A differenza di altre città italiane, il palazzo di Giustizia di Milano è ancora dove è stato costruito molti decenni fa, cioè in pieno centro cittadino. Perché non è stato costruito ex novo, e in modo più razionale e funzionale, in una zona decentrata facile da raggiungere per tutti – magistrati, avvocati, dipendenti, imputati e parenti di imputati – e più facile anche da controllare in caso di emergenza? Nessuno ama dirlo, ma circola una leggenda metropolitana che addebita tale immobilismo al fatto che magistrati di peso hanno casa vicino al tribunale e sono perciò contrari al doversi sobbarcare poco o tanto pendolarismo con l’auto propria o con i mezzi pubblici nel caso di trasferimento dei loro uffici. La leggenda metropolitana aggiunge che nei pressi dell’attuale tribunale ci sono pensioni e pensioncine utilizzatissime da imputati a piede libero e dai loro parenti quando per essere processati vengono da fuori Milano e devono fermarsi in città per uno o più giorni.
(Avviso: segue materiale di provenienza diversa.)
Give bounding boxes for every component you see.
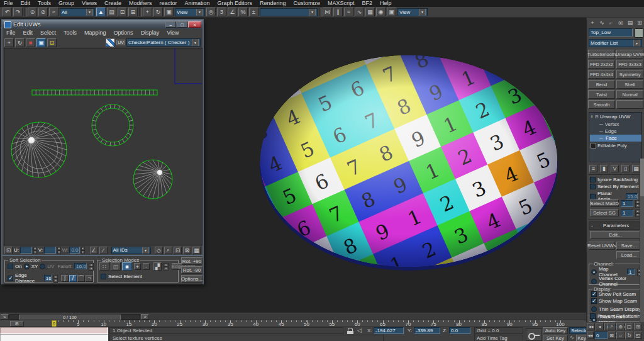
rotate-uv-icon[interactable]: ↻: [15, 38, 25, 47]
thin-seam-radio[interactable]: [591, 306, 597, 312]
transform-typein-icon[interactable]: ◁: [357, 327, 362, 333]
selection-filter-dropdown[interactable]: All▼: [60, 8, 95, 16]
uvw-menu-item[interactable]: Tools: [60, 30, 80, 36]
modifier-list-dropdown[interactable]: Modifier List▼: [589, 39, 642, 47]
menu-item[interactable]: Create: [101, 0, 125, 7]
reference-coordinate-dropdown[interactable]: View▼: [175, 8, 205, 16]
trackbar-left-button[interactable]: <: [1, 314, 9, 320]
select-by-name-icon[interactable]: ▤: [107, 8, 116, 16]
uvw-menu-item[interactable]: Options: [110, 30, 137, 36]
schematic-view-icon[interactable]: ▦: [365, 8, 375, 16]
stack-item-editable-poly[interactable]: Editable Poly: [591, 143, 627, 148]
fast-falloff-icon[interactable]: ¬: [86, 275, 93, 282]
set-key-curve-icon[interactable]: ∿: [570, 335, 574, 340]
mirror-icon[interactable]: ⋈: [323, 8, 332, 16]
select-and-scale-icon[interactable]: ▣: [164, 8, 174, 16]
snap-toggle-icon[interactable]: 3: [217, 8, 226, 16]
modifier-button[interactable]: TurboSmooth: [588, 50, 615, 59]
edge-distance-spinner[interactable]: ▲▼: [53, 275, 58, 281]
window-title-bar[interactable]: Edit UVWs – □ ×: [3, 20, 203, 29]
uvw-menu-item[interactable]: File: [3, 30, 19, 36]
maximize-viewport-icon[interactable]: ◱: [634, 332, 642, 339]
rotate-minus90-button[interactable]: Rot. -90: [181, 266, 203, 274]
stack-item-face[interactable]: ─ Face: [590, 135, 642, 142]
modifier-button[interactable]: FFD 3x3x3: [616, 60, 643, 69]
menu-item[interactable]: Animation: [180, 0, 213, 7]
select-matid-button[interactable]: Select MatID: [590, 199, 619, 207]
edge-distance-checkbox[interactable]: ✓: [8, 276, 13, 281]
rotate-plus90-button[interactable]: Rot. +90: [181, 257, 203, 265]
select-and-rotate-icon[interactable]: ↻: [153, 8, 163, 16]
zoom-extents-icon[interactable]: ⊠: [183, 247, 191, 254]
move-uv-icon[interactable]: +: [4, 38, 14, 47]
object-name-field[interactable]: Top_Low: [589, 28, 633, 36]
checker-toggle-icon[interactable]: [106, 38, 115, 47]
go-to-start-icon[interactable]: ◀◀: [587, 332, 594, 339]
zoom-extents-all-icon[interactable]: ⊞: [634, 323, 642, 330]
menu-item[interactable]: BF2: [358, 0, 377, 7]
show-end-result-icon[interactable]: ▮: [600, 165, 608, 172]
zoom-region-icon[interactable]: ⊡: [174, 247, 182, 254]
material-editor-icon[interactable]: ◉: [376, 8, 386, 16]
modifier-button[interactable]: Symmetry: [616, 70, 643, 79]
add-time-tag[interactable]: Add Time Tag: [474, 335, 523, 341]
falloff-spinner[interactable]: ▲▼: [89, 263, 94, 269]
menu-item[interactable]: File: [0, 0, 17, 7]
go-to-start-icon[interactable]: ◀◀: [587, 323, 595, 330]
previous-frame-icon[interactable]: ◀: [596, 323, 604, 330]
angle-snap-icon[interactable]: ∠: [228, 8, 237, 16]
linear-falloff-icon[interactable]: /: [69, 275, 77, 282]
menu-item[interactable]: Graph Editors: [214, 0, 257, 7]
expand-icon[interactable]: ⊟: [595, 115, 599, 120]
prevent-reflattening-checkbox[interactable]: [590, 313, 596, 319]
menu-item[interactable]: Customize: [290, 0, 325, 7]
show-pelt-seam-checkbox[interactable]: ✓: [591, 291, 597, 297]
menu-item[interactable]: reactor: [155, 0, 180, 7]
mirror-uv-icon[interactable]: ⊟: [47, 38, 57, 47]
window-crossing-icon[interactable]: ⊞: [128, 8, 138, 16]
uvw-menu-item[interactable]: Select: [36, 30, 60, 36]
uvw-menu-item[interactable]: Display: [137, 30, 164, 36]
modifier-button[interactable]: Smooth: [588, 100, 615, 109]
modify-tab-icon[interactable]: ∿: [598, 19, 606, 26]
uvw-menu-item[interactable]: View: [163, 30, 182, 36]
macro-recorder-field[interactable]: [0, 327, 108, 334]
options-button[interactable]: Options...: [181, 275, 203, 282]
uv-radio[interactable]: [40, 264, 45, 269]
select-object-icon[interactable]: ▲: [96, 8, 106, 16]
remove-modifier-icon[interactable]: ▯: [621, 165, 630, 172]
edit-button[interactable]: Edit...: [590, 231, 641, 239]
modifier-button[interactable]: Shell: [616, 80, 643, 89]
menu-item[interactable]: Tools: [34, 0, 55, 7]
v-field[interactable]: [44, 247, 56, 254]
align-icon[interactable]: ∥: [333, 8, 343, 16]
motion-tab-icon[interactable]: ◎: [617, 19, 625, 26]
menu-item[interactable]: Group: [55, 0, 78, 7]
modifier-button[interactable]: FFD 2x2x2: [588, 60, 615, 69]
absolute-typein-icon[interactable]: ⊡: [4, 247, 13, 254]
close-button[interactable]: ×: [188, 21, 201, 28]
freeform-mode-icon[interactable]: ▣: [36, 38, 46, 47]
region-zoom-icon[interactable]: ⊠: [608, 332, 616, 339]
spinner-snap-icon[interactable]: ±: [249, 8, 258, 16]
u-field[interactable]: [20, 247, 32, 254]
save-button[interactable]: Save...: [616, 242, 641, 250]
soft-selection-on-checkbox[interactable]: [8, 264, 13, 269]
use-pivot-center-icon[interactable]: ◎: [206, 8, 216, 16]
zoom-icon[interactable]: ⌕: [164, 247, 172, 254]
auto-key-button[interactable]: Auto Key: [543, 327, 568, 334]
rectangular-selection-icon[interactable]: ⊡: [118, 8, 127, 16]
edge-distance-field[interactable]: 16: [44, 275, 52, 281]
planar-angle-field[interactable]: 15.0: [626, 193, 638, 199]
arc-rotate-icon[interactable]: ↻: [625, 332, 633, 339]
ignore-backfacing-checkbox[interactable]: [590, 177, 596, 182]
stack-item-edge[interactable]: ─ Edge: [599, 128, 616, 134]
modifier-button[interactable]: Unwrap UVW: [616, 50, 643, 59]
selection-lock-icon[interactable]: [347, 328, 353, 333]
menu-item[interactable]: Edit: [17, 0, 35, 7]
utilities-tab-icon[interactable]: ⊞: [636, 19, 643, 26]
zoom-icon[interactable]: ⌕: [608, 323, 616, 330]
shrink-selection-button[interactable]: -: [143, 263, 150, 270]
menu-item[interactable]: Help: [376, 0, 396, 7]
undo-icon[interactable]: ↶: [3, 8, 12, 16]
In fatto di sicurezza, vogliamo le nozze con i classici fichi secchi. I più assidui nel pretendere “più sicurezza” sono i negozianti, specie i gioiellieri, purtroppo però le statistiche sull’evasione fiscale mostrano che a essere allergici al pagare le tasse sono in maggioranza proprio le categorie che più si sgolano a pretendere “più sicurezza”. Per realizzare la quale si dovrebbero assumere più uomini, dai vigili urbani ai poliziotti e ai carabinieri, che però è impossibile assumere, cioè pagare, specie in questi tempi di crisi economica e di risparmio nella spesa pubblica, se l’evasione fiscale continua a essere formidabile.
Viceversa, il fiume di denaro rastrellato con le tasse dovrebbe essere meglio utilizzato, anche in fatto di sicurezza. Abbiamo la pressione fiscale tra le più alte d’Europa, ma in molti casi abbiamo i servizi pubblici peggiori. Compreso il servizio pubblico chiamato Giustizia, i cui processi durano anni e anni, non di rado esasperando non poco non solo gli imputati. Il processo che vedeva imputato Claudio Giardiello, l’autore del triplice omicidio nel tribunale di Milano, è nato da un fallimento di una società avvenuto nel 2008: cioè a dire, ben sette anni fa. Sette anni durante i quali Giardiello non ha fatto altro che accumulare risentimenti e odio verso più di una persona. Risentimenti e odio esplosi con 13 colpi di pistola che hanno ammazzato tre persone e ne hanno ferita una, con un quarto morto evitato solo perché finalmente i carabinieri sono riusciti a bloccare la fuga in motorino del pluriomicida deciso a continuare la mattanza.
Infine, un’ultima osservazione. Il clamore per questa nuova tragedia milanese, e italiana, è senza dubbio grande e non mancano certo lo sdegno, le accuse e le critiche. Ma il clamore sarebbe un frastuono ben più grande e lo sdegno e le accuse raggiungerebbero ben altre vette se a sparare fosse stato, poniamo il caso, un extracomunitario, uno “zingaro” o peggio ancora un patito dell’ISIS. Comprensibile? Non è detto. Quel che è certo è che l’uso di due pesi e due misure nelle reazioni anche di fronte a eventi tragici è un sintomo del non saperli prevedere e prevenire con la dovuta razionalità ed efficacia. Senza lasciarsi sorprendere impreparati perché una strage è compiuta da un “colletto bianco” o comunque da “uno come noi” anziché da un appartenente a categorie di esseri umani visti sempre e comunque con sospetto.